I was really interested to hear what she had to say about teenage pregnancy and sex education and interviewer, Van Susteren, delivered. Bristol was forced to answer questions such as how has her life changed, how she feels about being a mother and what was it like to tell her parents she was pregnant (to which Bristol replied, “It was, like, harder than labor”).
Bristol Palin seemed really intent on people learning from her story, which I found really admirable. Unfortunately she hasn’t really come up with a game plan on how to make that happen. Throughout the interview she seemed to be telling us to “wait, like, ten years,” but I’m not really sure what we’re waiting for. Waiting to have sex? Waiting for sex education? Waiting for marriage? The whole thing seemed a little murky.

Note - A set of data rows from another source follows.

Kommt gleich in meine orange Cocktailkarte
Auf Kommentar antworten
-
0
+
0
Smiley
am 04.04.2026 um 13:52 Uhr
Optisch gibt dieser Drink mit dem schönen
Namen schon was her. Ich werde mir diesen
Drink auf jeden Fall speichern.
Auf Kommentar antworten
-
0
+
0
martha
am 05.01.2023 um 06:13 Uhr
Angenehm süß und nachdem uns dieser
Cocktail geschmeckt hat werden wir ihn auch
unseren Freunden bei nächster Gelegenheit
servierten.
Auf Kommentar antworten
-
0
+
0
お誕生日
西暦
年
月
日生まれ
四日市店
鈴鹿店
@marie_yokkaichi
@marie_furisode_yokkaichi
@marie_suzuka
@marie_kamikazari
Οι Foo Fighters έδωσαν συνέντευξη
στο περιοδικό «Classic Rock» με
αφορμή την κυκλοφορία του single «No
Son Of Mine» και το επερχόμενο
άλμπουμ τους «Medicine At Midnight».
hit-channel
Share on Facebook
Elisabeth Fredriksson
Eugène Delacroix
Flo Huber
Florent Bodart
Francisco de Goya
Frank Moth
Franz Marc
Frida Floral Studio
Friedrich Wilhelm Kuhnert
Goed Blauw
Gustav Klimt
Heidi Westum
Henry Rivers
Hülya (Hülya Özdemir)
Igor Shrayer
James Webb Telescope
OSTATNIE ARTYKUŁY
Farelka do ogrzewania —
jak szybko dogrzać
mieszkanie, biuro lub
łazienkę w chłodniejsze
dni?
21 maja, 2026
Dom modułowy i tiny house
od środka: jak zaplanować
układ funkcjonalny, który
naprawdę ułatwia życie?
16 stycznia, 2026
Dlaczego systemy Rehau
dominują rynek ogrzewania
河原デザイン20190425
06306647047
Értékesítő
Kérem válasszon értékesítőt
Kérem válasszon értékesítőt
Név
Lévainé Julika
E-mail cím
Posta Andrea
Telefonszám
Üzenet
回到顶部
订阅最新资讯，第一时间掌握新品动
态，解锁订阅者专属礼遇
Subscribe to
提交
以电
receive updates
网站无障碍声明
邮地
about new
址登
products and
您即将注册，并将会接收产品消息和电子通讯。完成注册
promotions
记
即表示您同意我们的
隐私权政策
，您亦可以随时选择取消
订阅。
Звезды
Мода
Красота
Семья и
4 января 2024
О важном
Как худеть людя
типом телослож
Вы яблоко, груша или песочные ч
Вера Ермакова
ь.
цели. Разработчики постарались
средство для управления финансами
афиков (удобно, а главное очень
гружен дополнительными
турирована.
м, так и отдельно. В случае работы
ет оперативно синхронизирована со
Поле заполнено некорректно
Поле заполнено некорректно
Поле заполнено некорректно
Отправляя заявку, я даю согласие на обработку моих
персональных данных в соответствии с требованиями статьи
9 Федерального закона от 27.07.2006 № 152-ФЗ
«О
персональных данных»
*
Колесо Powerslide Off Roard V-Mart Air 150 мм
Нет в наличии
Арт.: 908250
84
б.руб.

Especially when Susternen hit her with the big question: to abstain or not to abstain?
Bristol struggled with this question but ultimately said “everyone should be abstinent, or whatever, but its not realistic at all.” I was thrilled that in her own way she finally admitted that abstinence-only education is unrealistic, but I was still confused as to why she spent the rest of the interview stressing that teens should wait (“like, 10 years”) to have babies.
The thing that bothered me most about this interview is that she has so much power and influence to effect change, having experienced teen pregnancy in the public eye, but can’t manage to speak to the public to enforce these ideas (something that bothered me about her mother as well). For example, Bristol ends the interview by saying she hopes to be an example to learn from and an advocate to teen pregnancy. Yet, Bristol barely touches on the hardships of being a teen mother and explains how awesome it is when her son smiles back at her and how much she loves being a mom. I’m sure it is life changing and emotional to become a new mother, but I just really wish she had maybe talked about contraception and education instead of refusing to go into those details.
Then again, her mother has always been an advocate for abstinence, so maybe Bristol isn’t sure what she can or cannot believe.
In case Bristol was too shy to say it, I’ll say it for her: “Abstinence doesn’t work. Use Condoms!”